Background: A very large number of women in the reproductive age group consume cocaine, leading to grave concerns regarding the long term health of millions of children after in utero exposure. The results of controlled studies have been contradictory, leading to confusion, and, possible, misinformation and misperception of teratogenic risk.
Objective: To systematically review available data on pregnancy outcome when the mother consumed cocaine.
Methods: A meta-analysis of all epidemiologic studies based on a priori criteria was conducted. Comparisons of adverse events in subgroups of exposed vs. unexposed children were performed. Analyses were based on several exposure groups: mainly cocaine, cocaine plus polydrug, polydrug but no cocaine, and drug free.

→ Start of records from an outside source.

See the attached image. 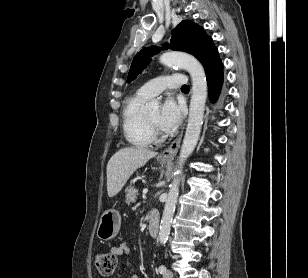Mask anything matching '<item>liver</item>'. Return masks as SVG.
<instances>
[{
  "label": "liver",
  "instance_id": "6515ba94",
  "mask_svg": "<svg viewBox=\"0 0 308 278\" xmlns=\"http://www.w3.org/2000/svg\"><path fill=\"white\" fill-rule=\"evenodd\" d=\"M156 155L157 152L141 147L122 148L116 152L107 164L108 196L117 195L130 176Z\"/></svg>",
  "mask_w": 308,
  "mask_h": 278
}]
</instances>
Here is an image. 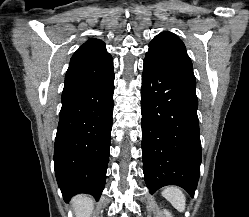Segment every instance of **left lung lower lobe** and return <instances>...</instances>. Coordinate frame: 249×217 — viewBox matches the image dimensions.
<instances>
[{"label":"left lung lower lobe","instance_id":"obj_1","mask_svg":"<svg viewBox=\"0 0 249 217\" xmlns=\"http://www.w3.org/2000/svg\"><path fill=\"white\" fill-rule=\"evenodd\" d=\"M196 80L144 63L141 87L143 172L150 193L197 187L201 143Z\"/></svg>","mask_w":249,"mask_h":217}]
</instances>
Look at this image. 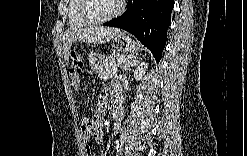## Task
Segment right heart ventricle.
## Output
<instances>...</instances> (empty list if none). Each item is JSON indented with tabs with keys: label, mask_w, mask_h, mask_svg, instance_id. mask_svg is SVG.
<instances>
[{
	"label": "right heart ventricle",
	"mask_w": 247,
	"mask_h": 156,
	"mask_svg": "<svg viewBox=\"0 0 247 156\" xmlns=\"http://www.w3.org/2000/svg\"><path fill=\"white\" fill-rule=\"evenodd\" d=\"M82 0H71L67 9L68 23L72 29H79L88 24L80 16V5Z\"/></svg>",
	"instance_id": "obj_1"
}]
</instances>
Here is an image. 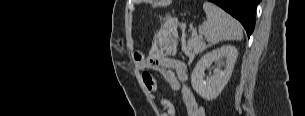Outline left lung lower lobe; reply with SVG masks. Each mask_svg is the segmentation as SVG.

Results: Thirty three studies met our inclusion criteria. For all end points of interest (rates of major malformations, low birth weight, prematurity, placental abruption, premature rupture of membrane [PROM], and mean birth weight, length and head circumference), cocaine-exposed infants had higher risks than children of women not exposed to any drug. However, most of these adverse effects were nullified when cocaine exposed children were compared to children exposed to polydrug but no cocaine. Only the risk of placental abruption and premature rupture of membranes were statistically associated with cocaine use itself.
Conclusions: Many of the perinatal adverse effects commonly attributed to cocaine may be caused by the multiple confounders that can occur in a cocaine using mother. Only the risk for placental abruption and PROM could be statistically related to cocaine. For other adverse effects, additional studies will be needed to ensure adequate statistical power.